_TRY IT_: From the line below that contains "Houdbaarheid" to the line that contains "Sikaflex®-221 is eenvoudig", repeat every line exactly, both ends included, and nothing else.

_EXTRACTED MATERIAL_:
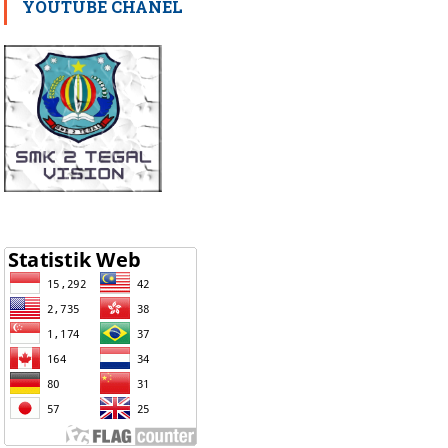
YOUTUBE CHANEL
---
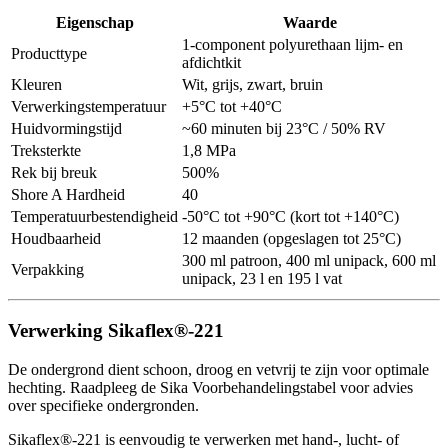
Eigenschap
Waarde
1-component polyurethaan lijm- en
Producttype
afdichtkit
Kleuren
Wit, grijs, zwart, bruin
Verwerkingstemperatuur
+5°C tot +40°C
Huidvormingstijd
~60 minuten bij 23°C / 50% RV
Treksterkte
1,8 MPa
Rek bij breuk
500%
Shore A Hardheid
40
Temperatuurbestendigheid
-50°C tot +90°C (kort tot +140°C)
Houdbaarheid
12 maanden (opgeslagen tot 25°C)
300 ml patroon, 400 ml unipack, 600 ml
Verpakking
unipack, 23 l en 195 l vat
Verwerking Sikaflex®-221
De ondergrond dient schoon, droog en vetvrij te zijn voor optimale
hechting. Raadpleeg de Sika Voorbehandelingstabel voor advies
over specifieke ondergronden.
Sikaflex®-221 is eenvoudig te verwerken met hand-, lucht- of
==
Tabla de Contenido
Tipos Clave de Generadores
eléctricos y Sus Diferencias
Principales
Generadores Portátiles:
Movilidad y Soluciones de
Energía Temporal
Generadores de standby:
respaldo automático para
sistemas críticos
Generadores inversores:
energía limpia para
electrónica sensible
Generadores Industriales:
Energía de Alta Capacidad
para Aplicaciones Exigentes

_RESULT OF THIS TASK_:
Houdbaarheid
12 maanden (opgeslagen tot 25°C)
300 ml patroon, 400 ml unipack, 600 ml
Verpakking
unipack, 23 l en 195 l vat
Verwerking Sikaflex®-221
De ondergrond dient schoon, droog en vetvrij te zijn voor optimale
hechting. Raadpleeg de Sika Voorbehandelingstabel voor advies
over specifieke ondergronden.
Sikaflex®-221 is eenvoudig te verwerken met hand-, lucht- of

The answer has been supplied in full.